■ Record set:
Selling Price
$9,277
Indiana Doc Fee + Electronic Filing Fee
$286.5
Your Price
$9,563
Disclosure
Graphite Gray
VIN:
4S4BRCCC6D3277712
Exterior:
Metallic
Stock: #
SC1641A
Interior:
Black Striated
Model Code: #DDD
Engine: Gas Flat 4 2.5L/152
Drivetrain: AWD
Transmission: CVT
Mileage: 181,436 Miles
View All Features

■ Exercise goal:
Repeat the material above exactly, including every line.

■ Result of the task:
Selling Price
$9,277
Indiana Doc Fee + Electronic Filing Fee
$286.5
Your Price
$9,563
Disclosure
Graphite Gray
VIN:
4S4BRCCC6D3277712
Exterior:
Metallic
Stock: #
SC1641A
Interior:
Black Striated
Model Code: #DDD
Engine: Gas Flat 4 2.5L/152
Drivetrain: AWD
Transmission: CVT
Mileage: 181,436 Miles
View All Features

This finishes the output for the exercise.